Listing one’s location(s) on myriad review sites and Google Places and placing the address on the company website are advised. The piece concludes by reassuring marketers that, as long as they make careful choices, they can successfully navigate the rapid changes to Google and other online search engines.

Cynthia Murrell, May 30, 2017

Did IBM Watson Ask Warren Buffet about Value?

May 19, 2017

I read “$4 Billion Stock Sale Suggests Warren Buffett’s Love Affair with IBM Is Over.” The subtitle caught my eye. What would Watson think about this statement:

Berkshire Hathaway’s founder Warren Buffett has admitted that buying IBM shares was a mistake. He has sold 30 percent of his 81 million shares because the company failed to live up to the expectations it held in 2011.

If I had access to a fully functioning (already trained) IBM Watson, I would ask Watson that question directly.

Last night I was watching the NBA playoff game between the technically adept Houston team and the programming-crazed San Antonio team. There in the middle of a start and stop game was an IBM Watson commercial.

Let me tell you that the IBM Watson message nestled comfortably amidst the tats, the hysterical announcers, and the computer-literature crowd.

IBM has a knack for getting its message out to buyers with cash in their hands for a confection of open source, home brew, and acquired technology.

Why doesn’t Warren Buffet get the message?

According the the write up, Mr. Buffet explains what message he received about IBM:

… IBM “hasn’t done what, five or six years ago, I expected would happen – or what the management expected would happen, if you look back at what they were projecting, and how they thought the business would develop. “The earnings have been obviously disappointing. I mean, five or six years ago, I think they were earning $20+ billion pre-tax and maybe it’s $13 billion now, and I don’t think the quality of the earnings has improved. “It’s been a period when it’s been tougher than they thought and it’s been tougher than I thought. But I was wrong. I don’t blame them. I get paid to make my own decisions, and sometimes they’re right and sometimes they’re wrong.

Interesting but not quite as remarkable as smart software being advertised to NBA fans. Air ball.

Stephen E Arnold, May 19, 2017

Google: Fateful Advertising Decision

May 19, 2017

Has Google AdWords become indispensable for business? It is beginning to look that way, we learn from the StarTribune’s article, “How Google Decided to Take Ads on the Most Prominent Real Estate on the Web.” New York Times writer Daisuke Wakabayashi describes the company’s incorporation of search-based advertising:

In the 17 years since Google introduced text-based advertising above search results, the company has allocated more space to ads and created new forms of them. The ad creep on Google has pushed ‘organic’ (unpaid) search results farther down the screen, an effect even more pronounced on the smaller displays of smartphones. The changes are profound for retailers and brands that rely on leads from Google searches to drive online sales. With limited space available near the top of search results, not advertising on search terms associated with your brand or displaying images of your products is tantamount to telling potential customers to spend their money elsewhere. The biggest development with search ads is the proliferation of product listing ads, or PLAs. In a departure from its text-based ads, Google started allowing retailers to post pictures, descriptions and prices of products at the top of search results in 2009.

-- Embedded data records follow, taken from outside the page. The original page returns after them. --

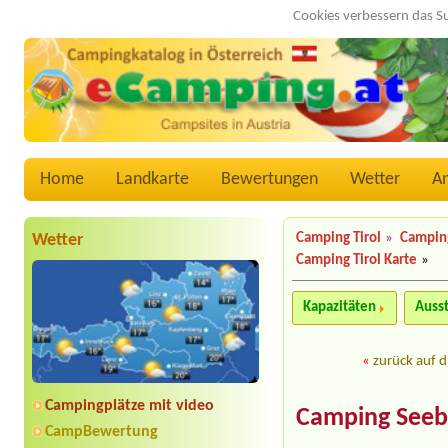
Cookies verbessern das S
Home
Landkarte
Bewertungen
Wetter
A
Wetter
Camping Tirol
»
Camping
Camping Tirol Karte
»
Kapazitäten
Auss
«
zurück auf d
Campingplätze mit video
Camping Seebl
CampBewertung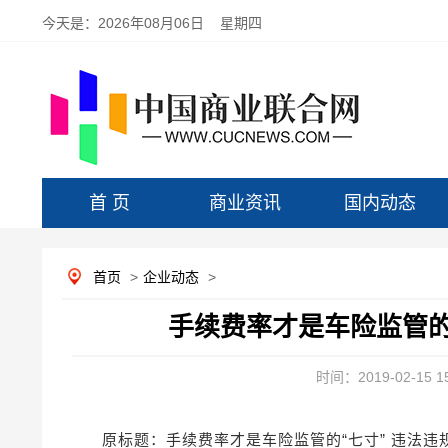
今天是：
2026年08月06日 星期四
首 页
商业资讯
国内动态
首页
>
企业动态
>
手续费率才是车险监管的
时间：2019-02-15 15
原标题：手续费率才是车险监管的“七寸” 违法违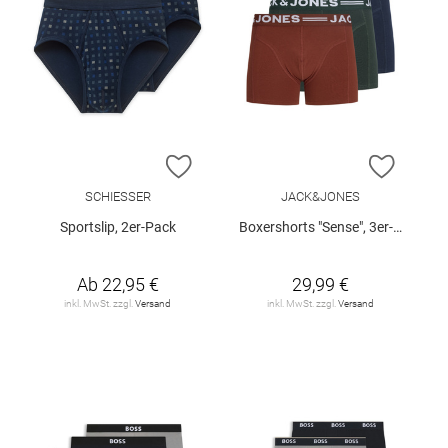
ZUR WUNSCHLISTE HINZUFÜGEN
ZUR W
SCHIESSER
JACK&JONES
Sportslip, 2er-Pack
Boxershorts "Sense", 3er-Pack
Ab
22,95 €
29,99 €
inkl. MwSt. zzgl.
Versand
inkl. MwSt. zzgl.
Versand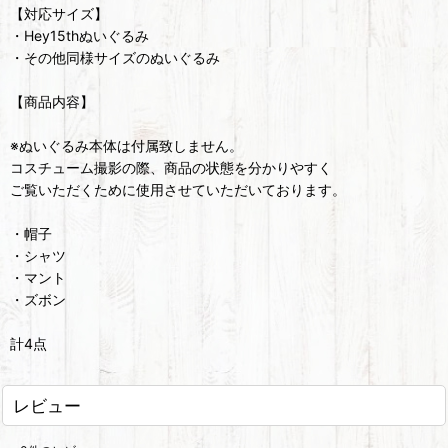
【対応サイズ】
・Hey15thぬいぐるみ
・その他同様サイズのぬいぐるみ
【商品内容】
※ぬいぐるみ本体は付属致しません。
コスチューム撮影の際、商品の状態を分かりやすく
ご覧いただくために使用させていただいております。
・帽子
・シャツ
・マント
・ズボン
計4点
レビュー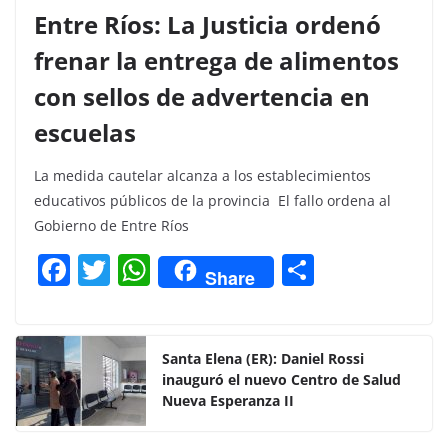
Entre Ríos: La Justicia ordenó
frenar la entrega de alimentos
con sellos de advertencia en
escuelas
La medida cautelar alcanza a los establecimientos
educativos públicos de la provincia El fallo ordena al
Gobierno de Entre Ríos
F
T
W
C
Share
a
w
h
o
c
itt
at
m
e
er
s
p
Santa Elena (ER): Daniel Rossi
inauguró el nuevo Centro de Salud
b
A
ar
Nueva Esperanza II
o
p
tir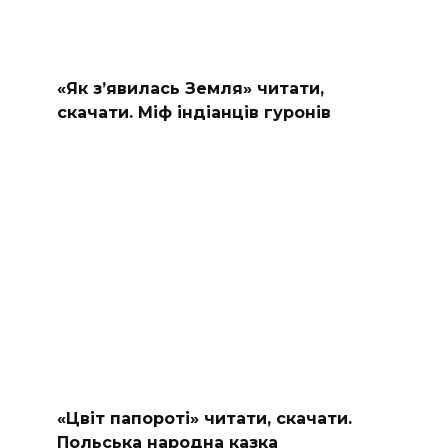
«Як з’явилась Земля» читати,
скачати. Міф індіанців гуронів
«Цвіт папороті» читати, скачати.
Польська народна казка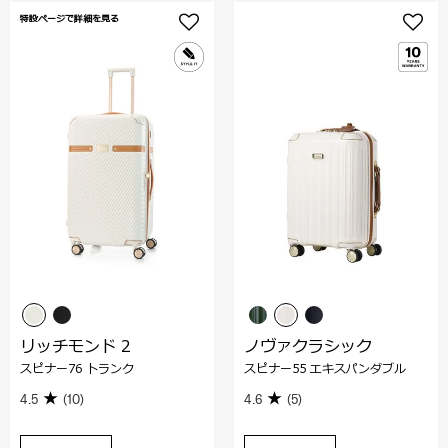
特設ページで詳細を見る
リッチモンド 2
ノヴァクラシック
スピナー76 トランク
スピナー55 エキスパンダブル
4.5
(10)
4.6
(5)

Another change is the ability for advertisers to link to more general search terms; for example, users see ads for a specific Nike design when they search for “running shoes.” The company has also put resources into optimizing ad placement on both computers and mobile devices. It has gotten to the point that many companies accept a Google AdWords initiative as a necessary expense. Can anyone topple Google from this unique marketing tower?